Only one portion of the data is to be written out: from the line bearing "Customer service" through the line bearing "Manufacturing CRM". Write it exactly as it appears.
________________________
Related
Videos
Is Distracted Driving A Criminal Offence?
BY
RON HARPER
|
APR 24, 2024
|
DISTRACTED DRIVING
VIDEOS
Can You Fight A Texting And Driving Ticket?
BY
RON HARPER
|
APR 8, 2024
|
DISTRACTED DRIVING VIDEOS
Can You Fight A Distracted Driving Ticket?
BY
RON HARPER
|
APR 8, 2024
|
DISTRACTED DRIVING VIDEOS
________________________
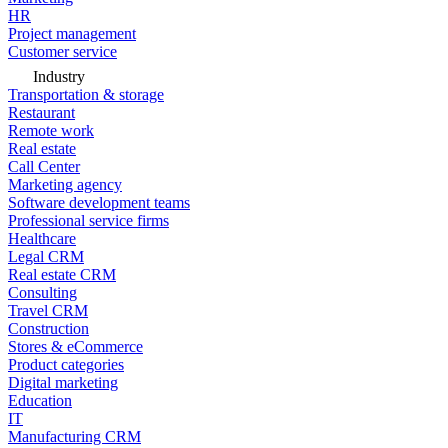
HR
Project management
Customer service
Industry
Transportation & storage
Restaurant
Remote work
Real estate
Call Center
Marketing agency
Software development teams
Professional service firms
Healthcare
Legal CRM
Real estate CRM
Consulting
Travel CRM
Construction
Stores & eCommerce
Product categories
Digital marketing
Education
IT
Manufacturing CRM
________________________
ANSWER FOR THE TASK →
Customer service
Industry
Transportation & storage
Restaurant
Remote work
Real estate
Call Center
Marketing agency
Software development teams
Professional service firms
Healthcare
Legal CRM
Real estate CRM
Consulting
Travel CRM
Construction
Stores & eCommerce
Product categories
Digital marketing
Education
IT
Manufacturing CRM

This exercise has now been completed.